===== Provided entries =====

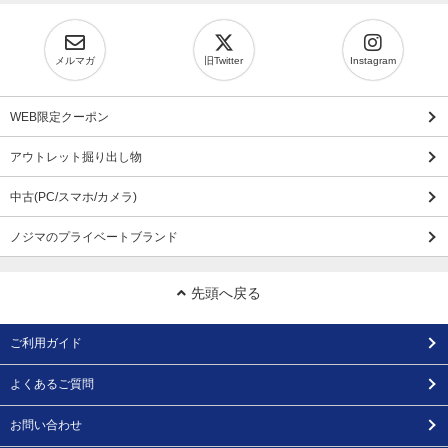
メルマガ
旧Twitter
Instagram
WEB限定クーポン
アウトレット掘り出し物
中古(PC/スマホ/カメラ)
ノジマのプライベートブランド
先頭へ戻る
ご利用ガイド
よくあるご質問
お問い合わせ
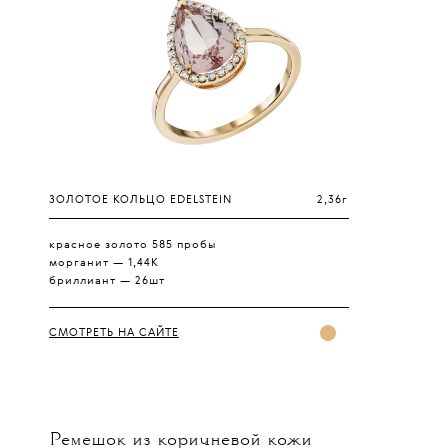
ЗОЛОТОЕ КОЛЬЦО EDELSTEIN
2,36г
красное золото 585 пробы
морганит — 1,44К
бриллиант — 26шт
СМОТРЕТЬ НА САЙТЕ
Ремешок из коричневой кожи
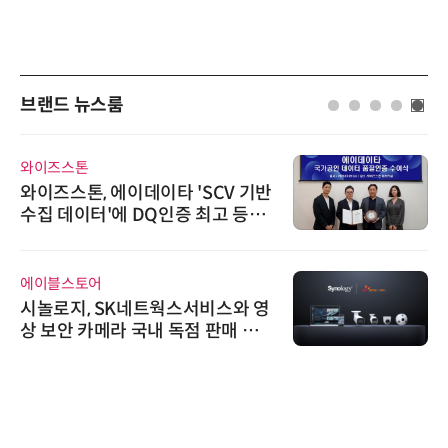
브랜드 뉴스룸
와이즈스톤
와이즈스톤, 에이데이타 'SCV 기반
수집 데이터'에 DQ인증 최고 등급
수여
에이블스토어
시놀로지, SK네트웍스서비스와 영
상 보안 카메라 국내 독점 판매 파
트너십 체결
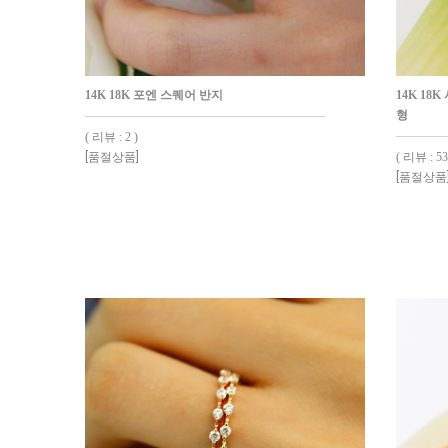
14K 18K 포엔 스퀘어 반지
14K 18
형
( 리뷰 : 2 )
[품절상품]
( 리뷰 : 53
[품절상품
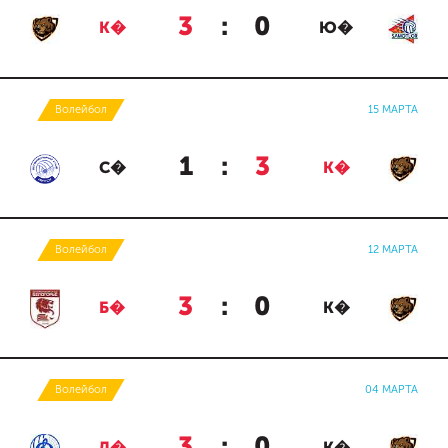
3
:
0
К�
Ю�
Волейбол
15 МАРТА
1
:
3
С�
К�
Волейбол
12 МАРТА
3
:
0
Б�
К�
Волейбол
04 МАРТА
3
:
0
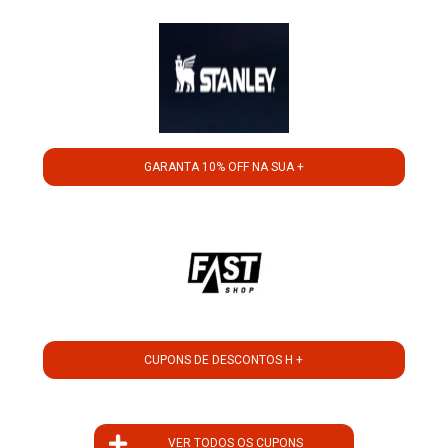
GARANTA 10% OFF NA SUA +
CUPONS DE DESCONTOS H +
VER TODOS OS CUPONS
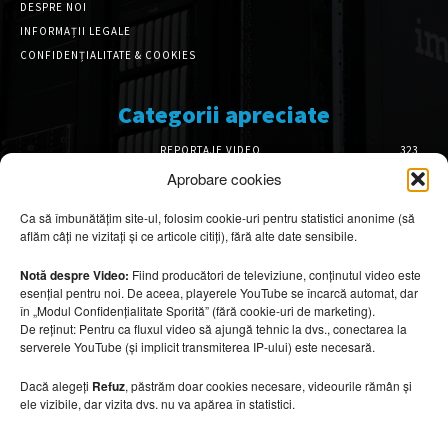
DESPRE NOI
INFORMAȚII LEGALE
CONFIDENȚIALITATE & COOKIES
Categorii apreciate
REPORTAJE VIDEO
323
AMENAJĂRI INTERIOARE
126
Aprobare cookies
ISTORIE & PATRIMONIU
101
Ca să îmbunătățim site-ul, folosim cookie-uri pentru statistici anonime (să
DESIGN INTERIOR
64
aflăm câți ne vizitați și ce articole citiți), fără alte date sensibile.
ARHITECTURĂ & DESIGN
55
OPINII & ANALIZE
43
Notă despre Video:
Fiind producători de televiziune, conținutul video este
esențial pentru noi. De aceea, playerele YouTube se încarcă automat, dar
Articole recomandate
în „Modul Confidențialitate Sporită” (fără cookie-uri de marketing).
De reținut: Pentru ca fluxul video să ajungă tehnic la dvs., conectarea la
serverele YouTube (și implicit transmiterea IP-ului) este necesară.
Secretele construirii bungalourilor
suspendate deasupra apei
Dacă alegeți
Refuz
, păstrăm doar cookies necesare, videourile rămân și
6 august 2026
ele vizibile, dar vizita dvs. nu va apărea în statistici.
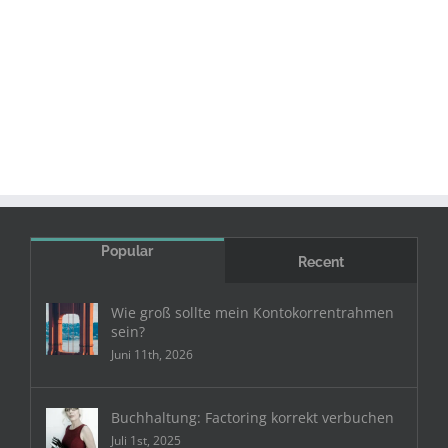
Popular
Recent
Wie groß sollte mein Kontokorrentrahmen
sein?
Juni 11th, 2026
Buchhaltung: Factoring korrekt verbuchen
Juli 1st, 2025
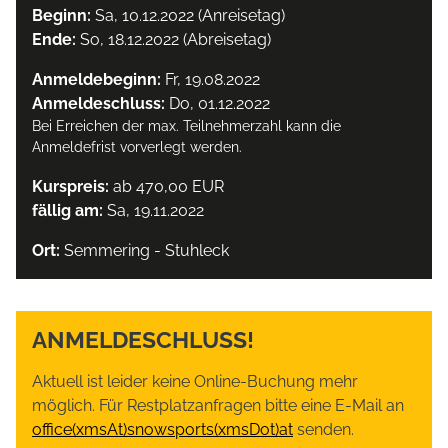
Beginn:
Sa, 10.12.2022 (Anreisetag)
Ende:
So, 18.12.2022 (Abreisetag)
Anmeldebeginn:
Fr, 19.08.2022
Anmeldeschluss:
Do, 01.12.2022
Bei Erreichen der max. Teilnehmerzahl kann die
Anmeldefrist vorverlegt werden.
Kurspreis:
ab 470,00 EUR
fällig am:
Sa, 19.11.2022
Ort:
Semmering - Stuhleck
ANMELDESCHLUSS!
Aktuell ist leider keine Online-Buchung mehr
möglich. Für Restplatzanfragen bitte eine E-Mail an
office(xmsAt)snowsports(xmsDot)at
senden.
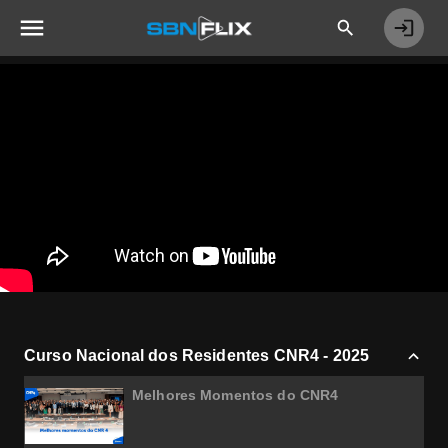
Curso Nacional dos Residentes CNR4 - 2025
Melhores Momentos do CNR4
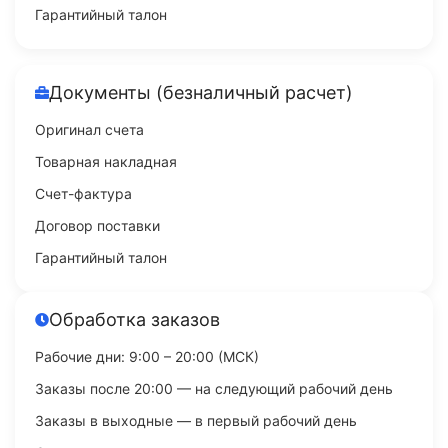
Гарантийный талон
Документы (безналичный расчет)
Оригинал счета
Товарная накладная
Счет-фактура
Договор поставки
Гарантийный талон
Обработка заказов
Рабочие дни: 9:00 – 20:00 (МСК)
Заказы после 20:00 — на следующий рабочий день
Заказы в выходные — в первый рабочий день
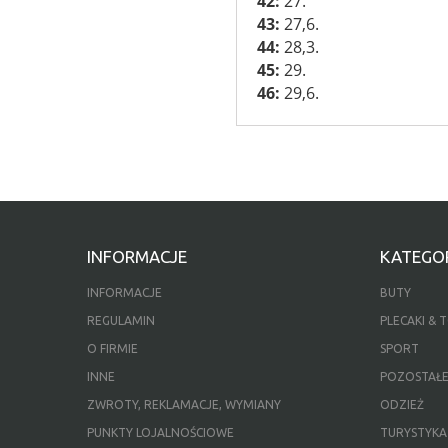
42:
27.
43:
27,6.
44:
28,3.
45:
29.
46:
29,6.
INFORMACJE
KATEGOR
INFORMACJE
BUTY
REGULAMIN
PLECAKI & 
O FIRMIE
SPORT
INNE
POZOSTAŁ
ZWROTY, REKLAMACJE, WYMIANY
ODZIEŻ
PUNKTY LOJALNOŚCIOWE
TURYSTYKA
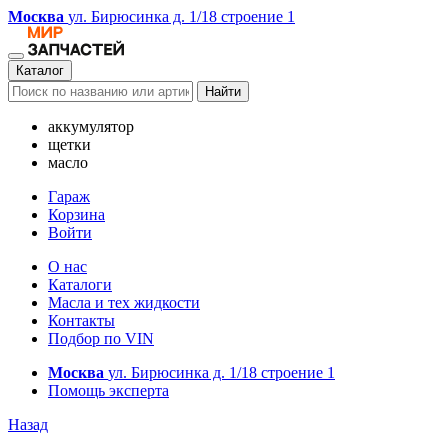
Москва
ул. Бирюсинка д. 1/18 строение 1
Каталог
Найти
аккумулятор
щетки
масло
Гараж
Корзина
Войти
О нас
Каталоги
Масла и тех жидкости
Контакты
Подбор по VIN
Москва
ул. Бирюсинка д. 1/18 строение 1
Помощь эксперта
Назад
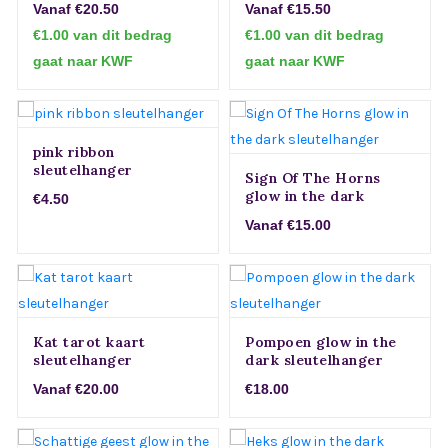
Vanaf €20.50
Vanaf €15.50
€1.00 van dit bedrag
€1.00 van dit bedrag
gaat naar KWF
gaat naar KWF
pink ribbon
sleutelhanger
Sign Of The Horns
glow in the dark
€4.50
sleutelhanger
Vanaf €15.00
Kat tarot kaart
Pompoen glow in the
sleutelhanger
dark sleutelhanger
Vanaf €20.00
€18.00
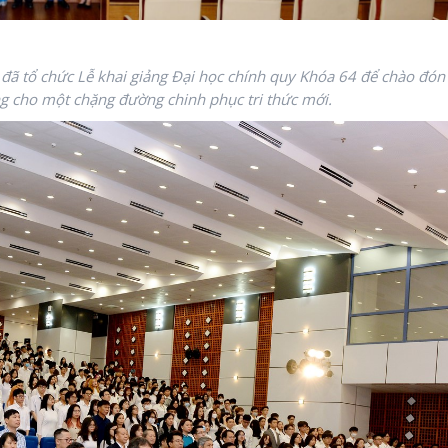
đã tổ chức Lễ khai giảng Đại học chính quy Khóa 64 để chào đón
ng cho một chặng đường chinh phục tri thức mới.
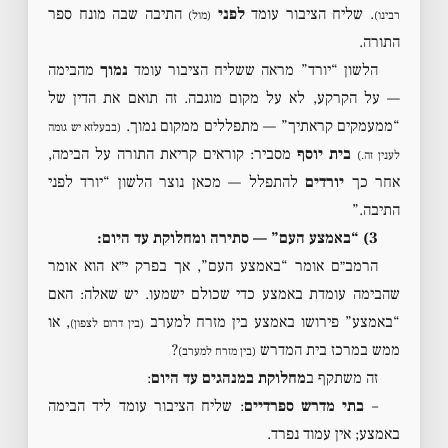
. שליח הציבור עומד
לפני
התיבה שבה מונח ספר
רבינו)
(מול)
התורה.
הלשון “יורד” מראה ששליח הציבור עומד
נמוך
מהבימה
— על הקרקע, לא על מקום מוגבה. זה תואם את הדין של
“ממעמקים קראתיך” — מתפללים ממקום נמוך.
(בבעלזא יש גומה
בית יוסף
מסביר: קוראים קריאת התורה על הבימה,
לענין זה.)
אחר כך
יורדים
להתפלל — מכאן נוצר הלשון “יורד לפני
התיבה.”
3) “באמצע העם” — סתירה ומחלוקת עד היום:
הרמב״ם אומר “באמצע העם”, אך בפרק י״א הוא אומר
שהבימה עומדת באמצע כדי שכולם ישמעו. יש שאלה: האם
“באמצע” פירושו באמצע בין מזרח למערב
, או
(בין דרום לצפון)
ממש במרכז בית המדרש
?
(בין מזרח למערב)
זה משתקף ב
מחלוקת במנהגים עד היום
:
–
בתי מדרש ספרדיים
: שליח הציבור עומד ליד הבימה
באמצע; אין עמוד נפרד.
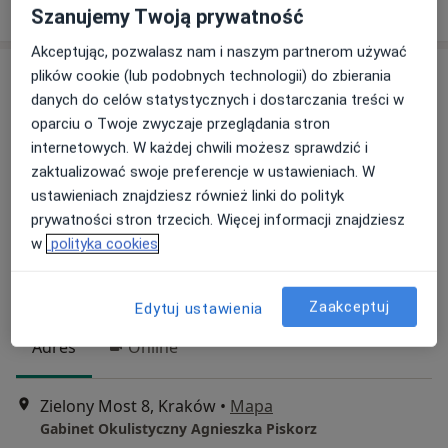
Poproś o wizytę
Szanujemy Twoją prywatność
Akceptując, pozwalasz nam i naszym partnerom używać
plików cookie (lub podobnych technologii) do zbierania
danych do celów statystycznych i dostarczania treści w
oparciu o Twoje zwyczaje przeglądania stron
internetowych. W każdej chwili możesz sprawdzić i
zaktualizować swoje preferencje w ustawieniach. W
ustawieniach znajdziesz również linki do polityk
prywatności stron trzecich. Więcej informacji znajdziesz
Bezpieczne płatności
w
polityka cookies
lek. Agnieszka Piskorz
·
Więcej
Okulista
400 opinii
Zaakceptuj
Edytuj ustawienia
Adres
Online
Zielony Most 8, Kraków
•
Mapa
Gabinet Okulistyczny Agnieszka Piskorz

=====

Work to complete: Retype the records in full. Do not carry over the images.

Answer:
メルマガ
旧Twitter
Instagram
WEB限定クーポン
アウトレット掘り出し物
中古(PC/スマホ/カメラ)
ノジマのプライベートブランド
先頭へ戻る
ご利用ガイド
よくあるご質問
お問い合わせ
ЗОЛОТОЕ КОЛЬЦО EDELSTEIN
2,36г
красное золото 585 пробы
морганит — 1,44К
бриллиант — 26шт
СМОТРЕТЬ НА САЙТЕ
Ремешок из коричневой кожи
브랜드 뉴스룸
와이즈스톤
와이즈스톤, 에이데이타 'SCV 기반
수집 데이터'에 DQ인증 최고 등급
수여
에이블스토어
시놀로지, SK네트웍스서비스와 영
상 보안 카메라 국내 독점 판매 파
트너십 체결
14K 18K 포엔 스퀘어 반지
14K 18
형
( 리뷰 : 2 )
[품절상품]
( 리뷰 : 53
[품절상품
3
:
0
К�
Ю�
Волейбол
15 МАРТА
1
:
3
С�
К�
Волейбол
12 МАРТА
3
:
0
Б�
К�
Волейбол
04 МАРТА
3
:
0
GARANTA 10% OFF NA SUA +
CUPONS DE DESCONTOS H +
VER TODOS OS CUPONS
DESPRE NOI
INFORMAȚII LEGALE
CONFIDENȚIALITATE & COOKIES
Categorii apreciate
REPORTAJE VIDEO
323
AMENAJĂRI INTERIOARE
126
Aprobare cookies
ISTORIE & PATRIMONIU
101
Ca să îmbunătățim site-ul, folosim cookie-uri pentru statistici anonime (să
DESIGN INTERIOR
64
aflăm câți ne vizitați și ce articole citiți), fără alte date sensibile.
ARHITECTURĂ & DESIGN
55
OPINII & ANALIZE
43
Notă despre Video:
Fiind producători de televiziune, conținutul video este
esențial pentru noi. De aceea, playerele YouTube se încarcă automat, dar
Articole recomandate
în „Modul Confidențialitate Sporită” (fără cookie-uri de marketing).
De reținut: Pentru ca fluxul video să ajungă tehnic la dvs., conectarea la
serverele YouTube (și implicit transmiterea IP-ului) este necesară.
Secretele construirii bungalourilor
suspendate deasupra apei
Dacă alegeți
Refuz
, păstrăm doar cookies necesare, videourile rămân și
6 august 2026
ele vizibile, dar vizita dvs. nu va apărea în statistici.
Popular
Recent
Wie groß sollte mein Kontokorrentrahmen
sein?
Juni 11th, 2026
Buchhaltung: Factoring korrekt verbuchen
Juli 1st, 2025
Beginn:
Sa, 10.12.2022 (Anreisetag)
Ende:
So, 18.12.2022 (Abreisetag)
Anmeldebeginn:
Fr, 19.08.2022
Anmeldeschluss:
Do, 01.12.2022
Bei Erreichen der max. Teilnehmerzahl kann die
Anmeldefrist vorverlegt werden.
Kurspreis:
ab 470,00 EUR
fällig am:
Sa, 19.11.2022
Ort:
Semmering - Stuhleck
ANMELDESCHLUSS!
Aktuell ist leider keine Online-Buchung mehr
möglich. Für Restplatzanfragen bitte eine E-Mail an
office(xmsAt)snowsports(xmsDot)at
senden.
Curso Nacional dos Residentes CNR4 - 2025
Melhores Momentos do CNR4
Гарантийный талон
Документы (безналичный расчет)
Оригинал счета
Товарная накладная
Счет-фактура
Договор поставки
Гарантийный талон
Обработка заказов
Рабочие дни: 9:00 – 20:00 (МСК)
Заказы после 20:00 — на следующий рабочий день
Заказы в выходные — в первый рабочий день
42:
27.
43:
27,6.
44:
28,3.
45:
29.
46:
29,6.
INFORMACJE
KATEGOR
INFORMACJE
BUTY
REGULAMIN
PLECAKI & 
O FIRMIE
SPORT
INNE
POZOSTAŁ
ZWROTY, REKLAMACJE, WYMIANY
ODZIEŻ
PUNKTY LOJALNOŚCIOWE
TURYSTYKA
Москва
ул. Бирюсинка д. 1/18 строение 1
Каталог
Найти
аккумулятор
щетки
масло
Гараж
Корзина
Войти
О нас
Каталоги
Масла и тех жидкости
Контакты
Подбор по VIN
Москва
ул. Бирюсинка д. 1/18 строение 1
Помощь эксперта
Назад
Vanaf €20.50
Vanaf €15.50
€1.00 van dit bedrag
€1.00 van dit bedrag
gaat naar KWF
gaat naar KWF
pink ribbon
sleutelhanger
Sign Of The Horns
glow in the dark
€4.50
sleutelhanger
Vanaf €15.00
Kat tarot kaart
Pompoen glow in the
sleutelhanger
dark sleutelhanger
Vanaf €20.00
€18.00
đã tổ chức Lễ khai giảng Đại học chính quy Khóa 64 để chào đón
ng cho một chặng đường chinh phục tri thức mới.
. שליח הציבור עומד
לפני
התיבה שבה מונח ספר
רבינו)
(מול)
התורה.
הלשון “יורד” מראה ששליח הציבור עומד
נמוך
מהבימה
— על הקרקע, לא על מקום מוגבה. זה תואם את הדין של
“ממעמקים קראתיך” — מתפללים ממקום נמוך.
(בבעלזא יש גומה
בית יוסף
מסביר: קוראים קריאת התורה על הבימה,
לענין זה.)
אחר כך
יורדים
להתפלל — מכאן נוצר הלשון “יורד לפני
התיבה.”
3) “באמצע העם” — סתירה ומחלוקת עד היום:
הרמב״ם אומר “באמצע העם”, אך בפרק י״א הוא אומר
שהבימה עומדת באמצע כדי שכולם ישמעו. יש שאלה: האם
“באמצע” פירושו באמצע בין מזרח למערב
, או
(בין דרום לצפון)
ממש במרכז בית המדרש
?
(בין מזרח למערב)
זה משתקף ב
מחלוקת במנהגים עד היום
:
–
בתי מדרש ספרדיים
: שליח הציבור עומד ליד הבימה
באמצע; אין עמוד נפרד.
Poproś o wizytę
Szanujemy Twoją prywatność
Akceptując, pozwalasz nam i naszym partnerom używać
plików cookie (lub podobnych technologii) do zbierania
danych do celów statystycznych i dostarczania treści w
oparciu o Twoje zwyczaje przeglądania stron
internetowych. W każdej chwili możesz sprawdzić i
zaktualizować swoje preferencje w ustawieniach. W
ustawieniach znajdziesz również linki do polityk
prywatności stron trzecich. Więcej informacji znajdziesz
Bezpieczne płatności
w
polityka cookies
lek. Agnieszka Piskorz
·
Więcej
Okulista
400 opinii
Zaakceptuj
Edytuj ustawienia
Adres
Online
Zielony Most 8, Kraków
•
Mapa
Gabinet Okulistyczny Agnieszka Piskorz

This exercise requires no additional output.